Laird was a narrow decision, and the Court took pains to cabin its holding to the particular facts of that case, stating, “[O]ur conclusion is a narrow one, namely, that on this record the respondents have not presented a case for resolution by the courts.”
Laird, 408 U.S. at 15, 92 S.Ct. 2318. Most significantly, the plaintiffs in
Laird did not challenge the constitutionality of the statute that they alleged chilled their speech.
Id. at 5, 92 S.Ct. 2318. By contrast, Morrison argues that the school district's 2004–05 anti-harassment policy directly prohibited constitutionally protected speech in violation of the First Amendment. The
Laird Court emphasized that it faced a case in which “the chilling effect ar [o]se merely from the individual's knowledge that a governmental agency was engaged in certain activities or from the individual's concomitant fear that, armed with the fruits of those activities, the agency might in the future take some other and additional action detrimental to that individual.”

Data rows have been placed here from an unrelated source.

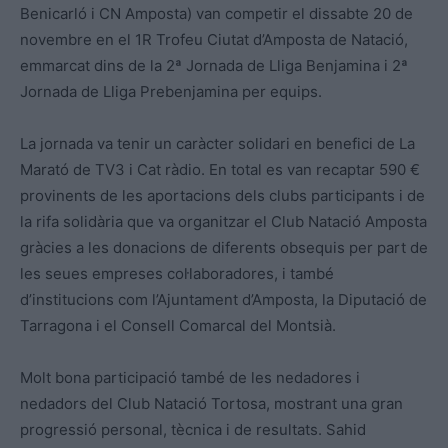
Benicarló i CN Amposta) van competir el dissabte 20 de
novembre en el 1R Trofeu Ciutat d’Amposta de Natació,
emmarcat dins de la 2ª Jornada de Lliga Benjamina i 2ª
Jornada de Lliga Prebenjamina per equips.
La jornada va tenir un caràcter solidari en benefici de La
Marató de TV3 i Cat ràdio. En total es van recaptar 590 €
provinents de les aportacions dels clubs participants i de
la rifa solidària que va organitzar el Club Natació Amposta
gràcies a les donacions de diferents obsequis per part de
les seues empreses col·laboradores, i també
d’institucions com l’Ajuntament d’Amposta, la Diputació de
Tarragona i el Consell Comarcal del Montsià.
Molt bona participació també de les nedadores i
nedadors del Club Natació Tortosa, mostrant una gran
progressió personal, tècnica i de resultats. Sahid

Id. at 11, 92 S.Ct. 2318. To the contrary, in this case (as in a series of other “chilling” cases that the
Laird Court distinguished), “the challenged exercise of governmental power was regulatory, proscriptive, or compulsory in nature, and the plaintiff was either presently or prospectively subject to the regulations, proscriptions or compulsions that he [i]s challenging.”
Id. at 11, 92 S.Ct. 2318. Unlike the plaintiffs in
Laird, therefore, Morrison does not argue that information-gathering or similar activities have chilled his speech but rather that a regulatory proscription on speech chilled his speech. The majority reads
Laird in a manner more capacious than prior interpretations in order to draw a strained analogy between Morrison's claim and that of the plaintiffs in
Laird. The majority does so without addressing any of my arguments distinguishing
Laird, resulting in an opinion that significantly restricts standing under the First Amendment.